Earlier this week, Cincinnati head coach Luke Fickell (who spent 16 years as an assistant at Ohio State before taking over the Bearcats in 2017) alleged Harbaugh and Michigan hindered an eligibility waiver for James Hudson, who transferred to Cincinnati from Michigan during the 2018 season.

Hudson said Cincinnati filed a waiver to make him immediately eligible for the 2019 season as he cited mental health as the reason for his transfer and not his position switch from the defensive line to the offensive line.

That waiver was denied by the NCAA, and Fickell told The Athletic “all the power is in the hands of the school a player is leaving” and that Michigan “didn’t back the waiver.”

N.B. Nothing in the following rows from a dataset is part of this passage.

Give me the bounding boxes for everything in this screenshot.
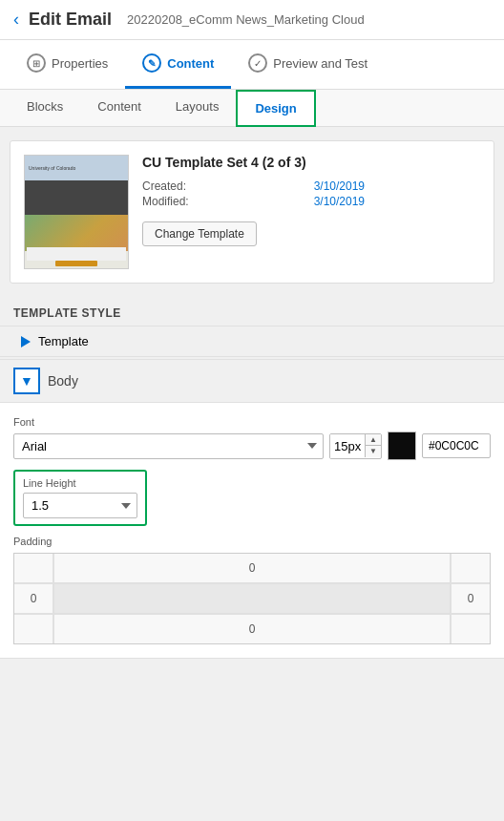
subtab-content[interactable]: Content: [80, 90, 158, 126]
tab-content[interactable]: ✎ Content: [125, 40, 231, 89]
font-label: Font: [13, 416, 491, 428]
padding-bottom-right-empty: [452, 615, 490, 643]
tab-preview-label: Preview and Test: [273, 56, 368, 71]
template-card: University of Colorado CU Template Set 4…: [10, 140, 494, 284]
subtab-layouts[interactable]: Layouts: [158, 90, 237, 126]
color-swatch[interactable]: [388, 432, 416, 460]
template-info: CU Template Set 4 (2 of 3) Created: 3/10…: [142, 155, 480, 246]
padding-left-cell[interactable]: [14, 584, 52, 613]
subtab-design[interactable]: Design: [236, 90, 315, 127]
back-button[interactable]: ‹: [13, 10, 19, 30]
tab-properties[interactable]: ⊞ Properties: [10, 40, 125, 89]
line-height-select[interactable]: 1.0 1.25 1.5 1.75 2.0: [23, 493, 137, 518]
tab-properties-label: Properties: [52, 56, 108, 71]
header: ‹ Edit Email 20220208_eComm News_Marketi…: [0, 0, 504, 40]
chevron-right-icon: [21, 336, 31, 347]
font-size-down-button[interactable]: ▼: [366, 446, 381, 457]
page-title: Edit Email: [29, 10, 112, 30]
padding-top-right-empty: [452, 554, 490, 582]
line-height-group: Line Height 1.0 1.25 1.5 1.75 2.0: [13, 470, 147, 526]
page-subtitle: 20220208_eComm News_Marketing Cloud: [127, 12, 365, 27]
padding-center-cell: [54, 584, 450, 613]
padding-top-left-empty: [14, 554, 52, 582]
padding-top-input[interactable]: [54, 554, 450, 582]
font-size-spinners: ▲ ▼: [365, 434, 381, 457]
font-row: Arial Helvetica Georgia Times New Roman …: [13, 432, 491, 460]
template-accordion-row[interactable]: Template: [0, 326, 504, 357]
created-label: Created:: [142, 179, 304, 193]
tab-preview[interactable]: ✓ Preview and Test: [231, 40, 385, 89]
body-content: Font Arial Helvetica Georgia Times New R…: [0, 403, 504, 659]
padding-bottom-left-empty: [14, 615, 52, 643]
top-tabs: ⊞ Properties ✎ Content ✓ Preview and Tes…: [0, 40, 504, 90]
template-name: CU Template Set 4 (2 of 3): [142, 155, 480, 170]
grid-icon: ⊞: [27, 53, 46, 73]
font-size-field: ▲ ▼: [329, 433, 382, 459]
template-thumbnail: University of Colorado: [24, 155, 129, 269]
body-toggle-icon[interactable]: ▼: [13, 368, 40, 394]
body-accordion: ▼ Body Font Arial Helvetica Georgia Time…: [0, 359, 504, 659]
padding-bottom-cell[interactable]: [54, 615, 450, 643]
padding-right-input[interactable]: [452, 584, 490, 613]
sub-tabs: Blocks Content Layouts Design: [0, 90, 504, 127]
check-icon: ✓: [248, 53, 267, 73]
padding-label: Padding: [13, 536, 491, 547]
body-accordion-label: Body: [48, 373, 78, 389]
pencil-icon: ✎: [142, 53, 161, 73]
line-height-label: Line Height: [23, 477, 137, 489]
padding-bottom-input[interactable]: [54, 615, 450, 643]
change-template-button[interactable]: Change Template: [142, 221, 257, 246]
tab-content-label: Content: [167, 56, 214, 71]
padding-top-cell[interactable]: [54, 554, 450, 582]
body-accordion-header[interactable]: ▼ Body: [0, 359, 504, 403]
modified-label: Modified:: [142, 195, 304, 208]
modified-value: 3/10/2019: [314, 195, 480, 208]
main-content: University of Colorado CU Template Set 4…: [0, 127, 504, 661]
template-style-header: TEMPLATE STYLE: [0, 297, 504, 326]
padding-left-input[interactable]: [14, 584, 52, 613]
template-meta: Created: 3/10/2019 Modified: 3/10/2019: [142, 179, 480, 208]
color-input[interactable]: [422, 433, 491, 458]
font-size-input[interactable]: [330, 434, 365, 458]
padding-right-cell[interactable]: [452, 584, 490, 613]
template-accordion-label: Template: [38, 334, 89, 348]
subtab-blocks[interactable]: Blocks: [10, 90, 80, 126]
font-size-up-button[interactable]: ▲: [366, 434, 381, 446]
created-value: 3/10/2019: [314, 179, 480, 193]
padding-grid: [13, 553, 491, 644]
font-select[interactable]: Arial Helvetica Georgia Times New Roman …: [13, 433, 324, 459]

“They can say what they want to say, but the only thing they said that was positive was that if the NCAA chooses to make (Hudson) eligible, then they would accept it,” Fickell told The Athletic. “They are just trying to cover their a-. They can say they didn’t undermine it, but they didn’t work to help the kid out.”

Harbaugh responded Tuesday, wished Hudson well with the Bearcats and called Fickell’s assessment “erroneous.” He said Fickell tried to coach him on how to paint Hudson’s transfer as a benefit to the player’s mental health.

Here’s an excerpt from Harbaugh’s comments made at a Tuesday press conference.

“I read Luke Fickell’s comments and unless I’m reading them wrong or mistaking them, I believe he’s under the impression these waivers are decided coach-to-coach in some kind of deal fashion.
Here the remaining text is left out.